[HUDI-8208] Fix partition stats bound when compacting or clustering by codope · Pull Request #12050 · apache/hudi

codope · 2024-10-03T16:23:59Z

Change Logs

The [min, max] range in column stats or partition stats can keep widening with udpates or deletes, because we simply take min of all mins' and max of maxs' while merging the stats. This can lead to a degenerative case where all partitions qualify for a predicate based on stats, even though actually very few partitions meet the predicate based on actual data. It defeats the purpose of pruning/skipping using stats. To fix this problem, we need to bring the range to a tighter bound. In order to do so, this PR:

Adds a flag in column stats metadata payload - isTightBound - to indicate whether min/max range is a tighter bound based on latest snapshot or not. It is false by default and set to true during compaction or clustering.
Adds a config to disable calculating tight bounds. Enabled by default for compaction and clustering.
To calculate tight bound, we look at the colstats partition for the uncompacted or unclustered files and then merge the colstats with that of the compacted or clustered files. Most of the changes are in HoodieTableMetadataUtil.

Impact

More effective partition pruning for non-partition key fields.

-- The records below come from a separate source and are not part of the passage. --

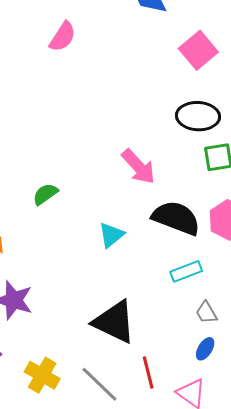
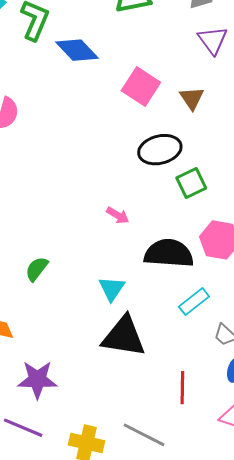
pink arrow: (138, 167) -> (118, 215), size x0.6
black triangle: (114, 322) -> (124, 337), moved
red line: (148, 372) -> (182, 388), moved, turned 32

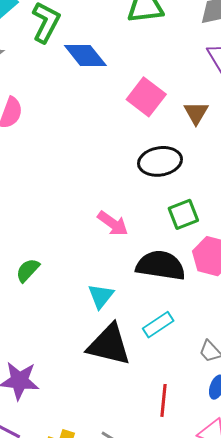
green square: (191, 183) -> (183, 214), moved
pink arrow: (118, 215) -> (113, 224), size x1.4
cyan rectangle: (194, 302) -> (158, 325), moved

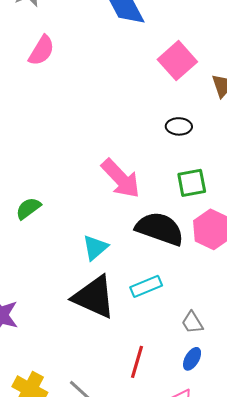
black ellipse: (160, 161) -> (179, 126), size x0.6
pink arrow: (113, 224) -> (121, 178), size x1.4

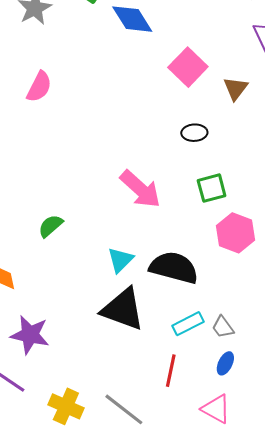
pink semicircle: (41, 51) -> (39, 87), moved
black semicircle: (160, 229) -> (174, 268), moved
cyan rectangle: (146, 286) -> (188, 324), moved

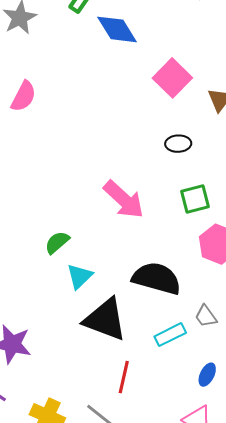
green semicircle: (51, 226) -> (57, 242), moved
cyan triangle: (120, 260) -> (80, 276), moved
gray trapezoid: (223, 327) -> (206, 316), moved
red line: (171, 371) -> (124, 377), moved

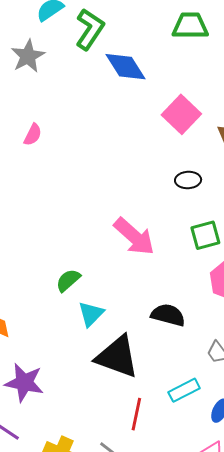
pink semicircle: (23, 96) -> (33, 135), size x0.7
black semicircle: (157, 278) -> (168, 315), size x0.7
cyan rectangle: (170, 335) -> (184, 390), moved

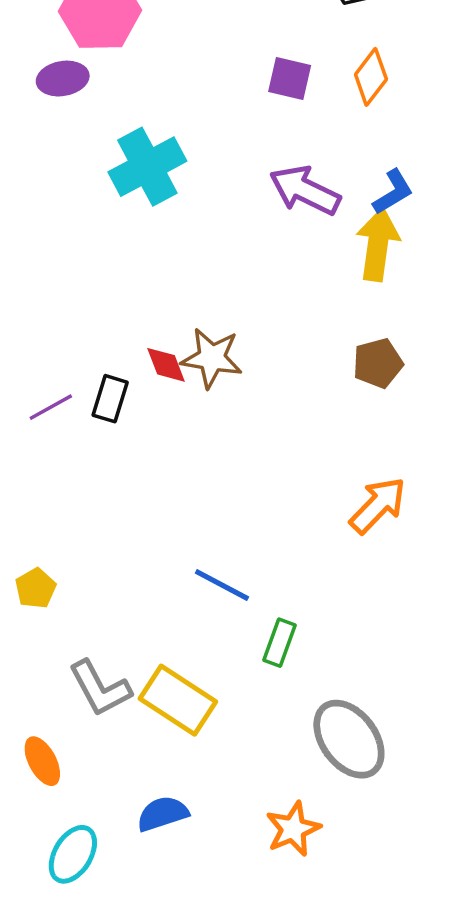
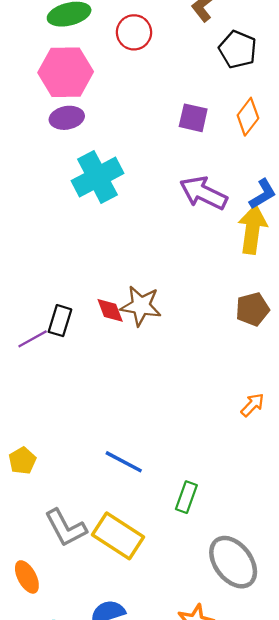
purple ellipse: (63, 79) -> (67, 118), moved
black rectangle: (110, 399) -> (60, 321), moved
orange arrow: (378, 505) -> (252, 405), size x0.6
blue line: (222, 585) -> (124, 462), moved

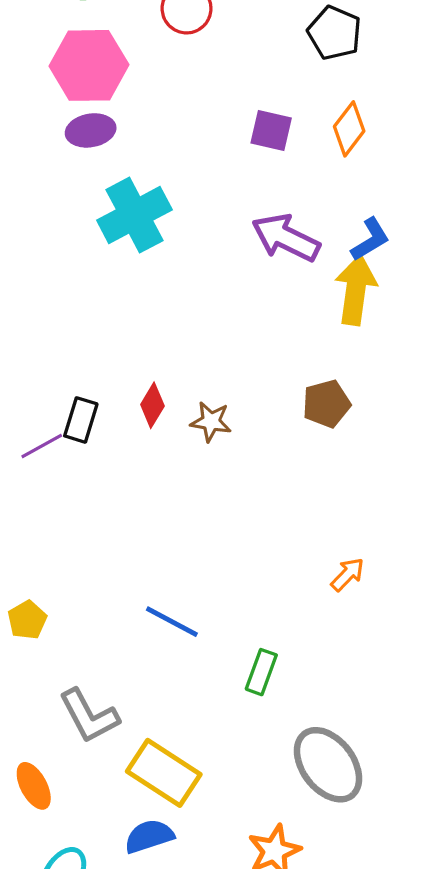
brown star: (141, 306) -> (211, 422), moved, size x0.7
brown pentagon: (252, 309) -> (326, 404), moved
red diamond: (110, 310) -> (152, 405), turned 52
orange arrow: (252, 405) -> (348, 574), moved
yellow rectangle: (118, 536) -> (164, 773), moved

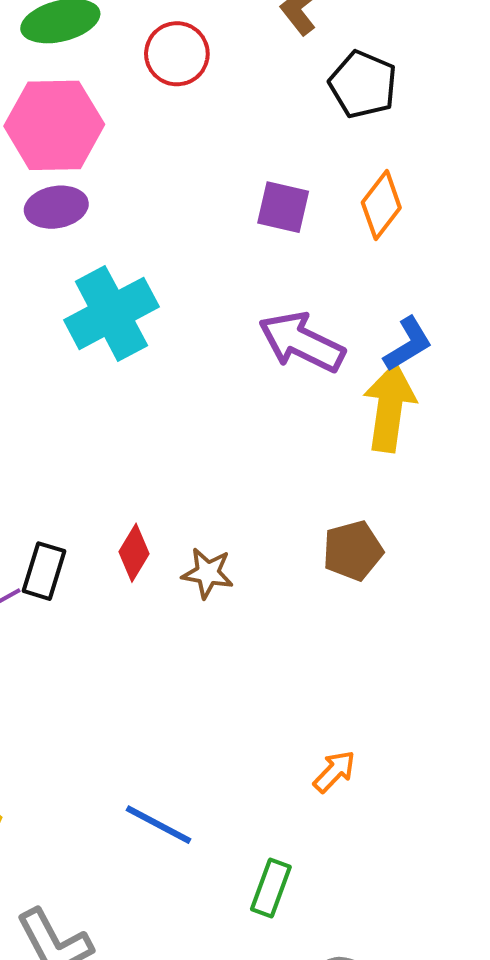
orange arrow: (348, 574) -> (334, 771), moved

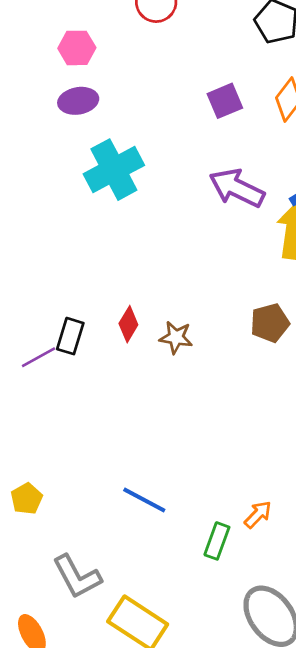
pink hexagon: (54, 125) -> (77, 48), size x0.6
purple square: (283, 207) -> (225, 101), turned -36
orange arrow: (334, 771) -> (258, 514), moved

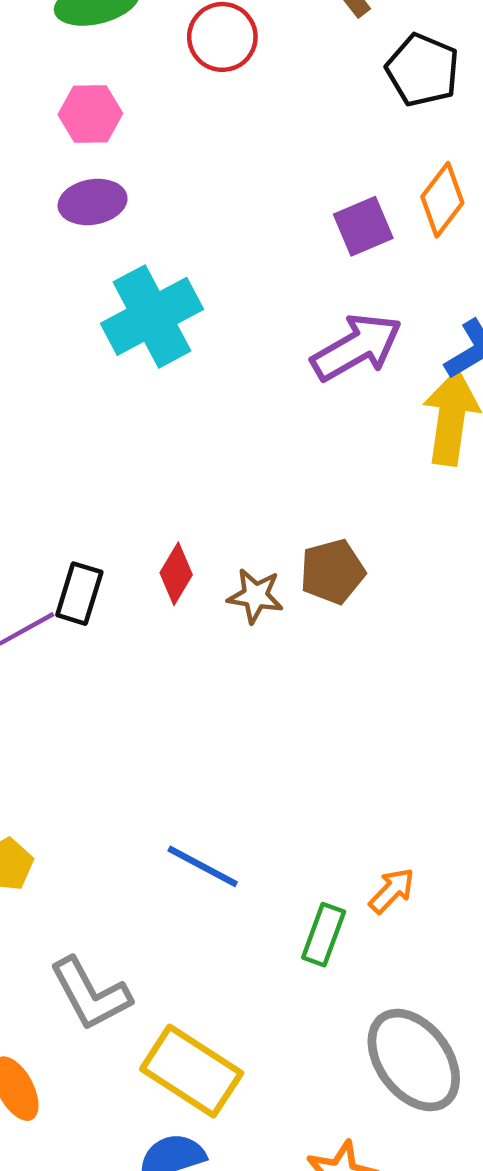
purple square: (225, 101) -> (363, 226), moved
purple arrow: (237, 188) -> (357, 347), turned 124
brown pentagon: (270, 323) -> (332, 572), moved

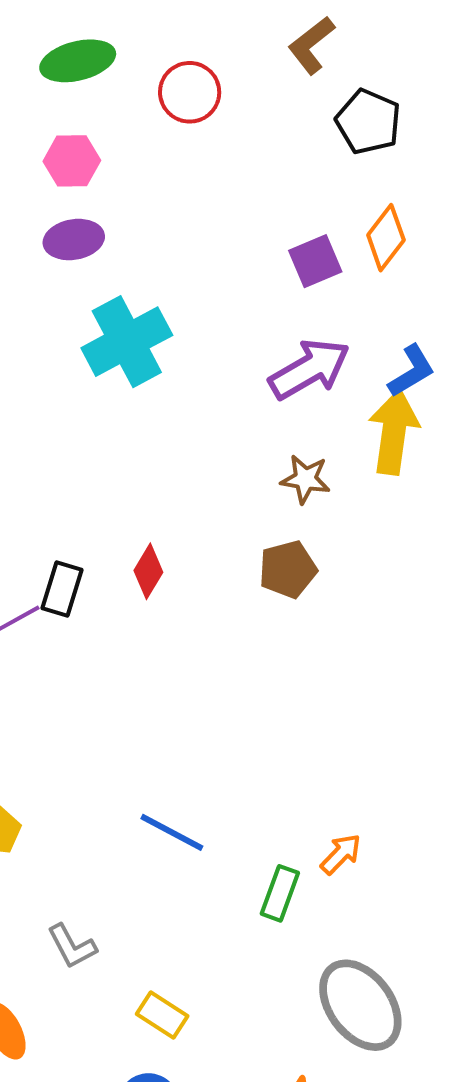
brown star: (255, 596) -> (305, 479), moved
gray L-shape: (90, 994) -> (72, 946), size x0.7
yellow rectangle: (192, 1071) -> (162, 1015), size x0.6

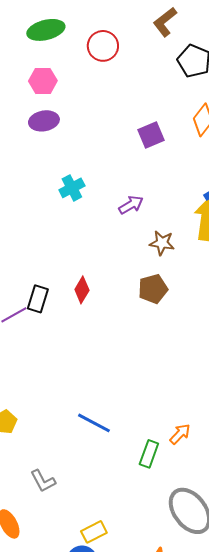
purple square: (315, 261) -> (151, 135), moved
cyan cross: (127, 342) -> (72, 188), moved, size x0.6
purple arrow: (309, 369) -> (131, 205), moved, size x0.6
yellow rectangle: (162, 1015) -> (94, 532), moved, turned -60

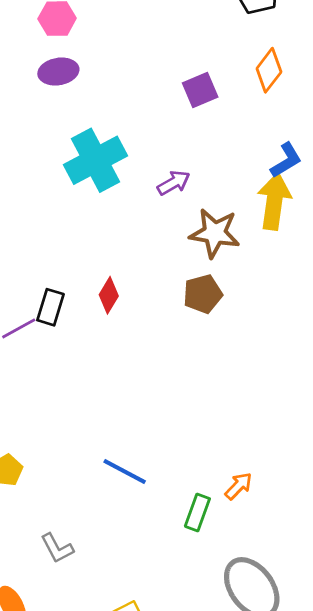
cyan cross: (72, 188) -> (95, 160), size x1.8
brown star: (162, 243) -> (215, 233), size x1.5

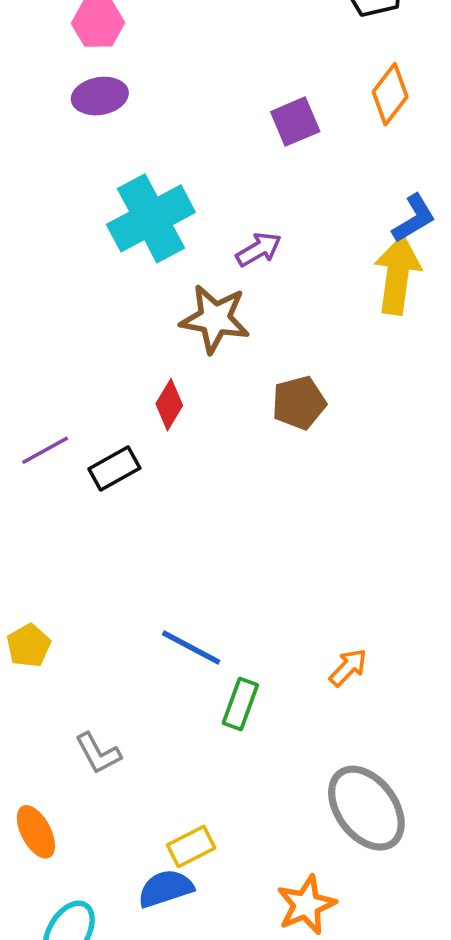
brown star: (215, 233) -> (215, 319), moved
black rectangle: (50, 307) -> (114, 469), moved, turned 44
green rectangle: (197, 512) -> (240, 704), moved

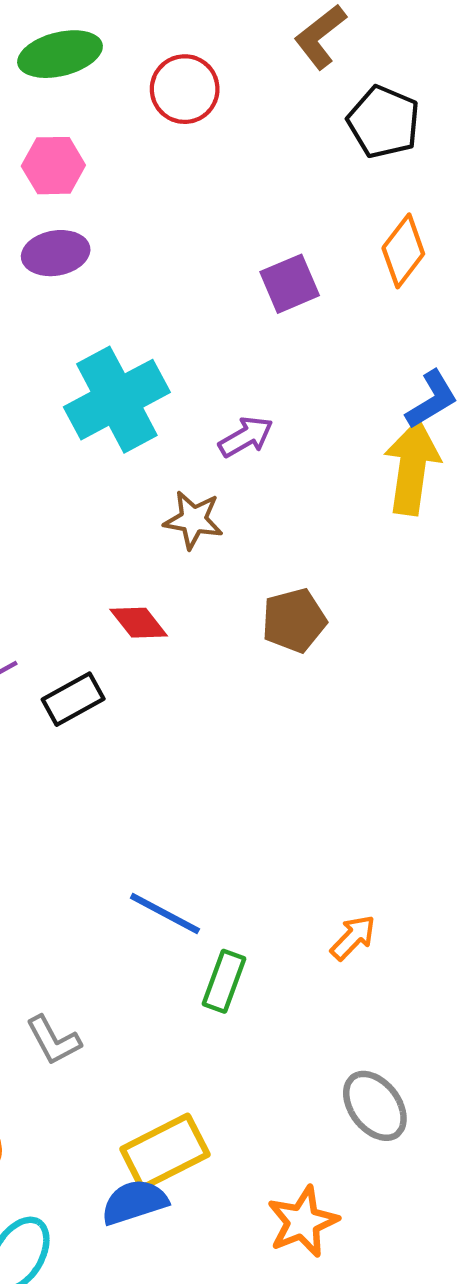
brown star: (215, 319) -> (193, 520), size x0.7
red diamond: (169, 405) -> (139, 623), turned -69
gray ellipse: (366, 808) -> (375, 1106), size x0.7
yellow rectangle: (191, 846) -> (165, 1152), size x1.5

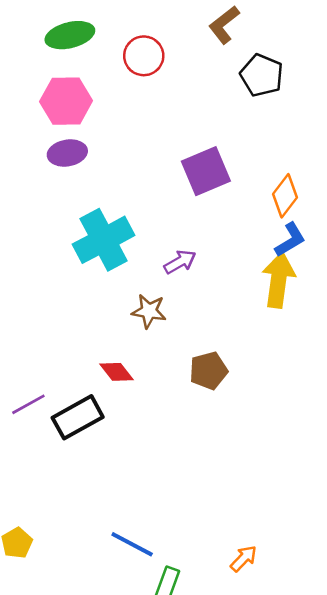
pink hexagon: (53, 166) -> (66, 101), size x1.4
orange diamond: (403, 251) -> (285, 196), moved
purple square: (290, 284) -> (206, 171), size x1.4
black rectangle: (73, 699) -> (78, 417), size x1.4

Risk level (write none, low medium or high below)

medium

Scans unmerged log records during compaction or clustering.

Documentation Update

Describe any necessary documentation update if there is any new feature, config, or user-facing change. If not, put "none".

The config description must be updated if new configs are added or the default value of the configs are changed
Any new feature or user-facing change requires updating the Hudi website. Please create a Jira ticket, attach the
ticket number here and follow the instruction to make
changes to the website.

Contributor's checklist

Read through contributor's guide
Change Logs and Impact were stated clearly
Adequate tests were added if applicable
CI passed

lokeshj1703

Thanks for working on this @codope! I have one comment inline.

hudi-common/src/main/java/org/apache/hudi/metadata/HoodieTableMetadataUtil.java

codope · 2024-10-07T16:56:39Z

hudi-hadoop-common/src/test/java/org/apache/hudi/common/functional/TestHoodieLogFormat.java

    }
  }

-  public static HoodieDataBlock getDataBlock(HoodieLogBlockType dataBlockType, List<IndexedRecord> records,


The method here and below are moved to HoodieCommonTestHarness for better reusability.

...ce/hudi-spark/src/test/scala/org/apache/hudi/functional/TestPartitionStatsIndexWithSql.scala

danny0405 · 2024-10-09T00:17:28Z

To calculate tight bound, we look at the colstats partition for the uncompacted or unclustered files and then merge the colstats with that of the compacted or clustered files.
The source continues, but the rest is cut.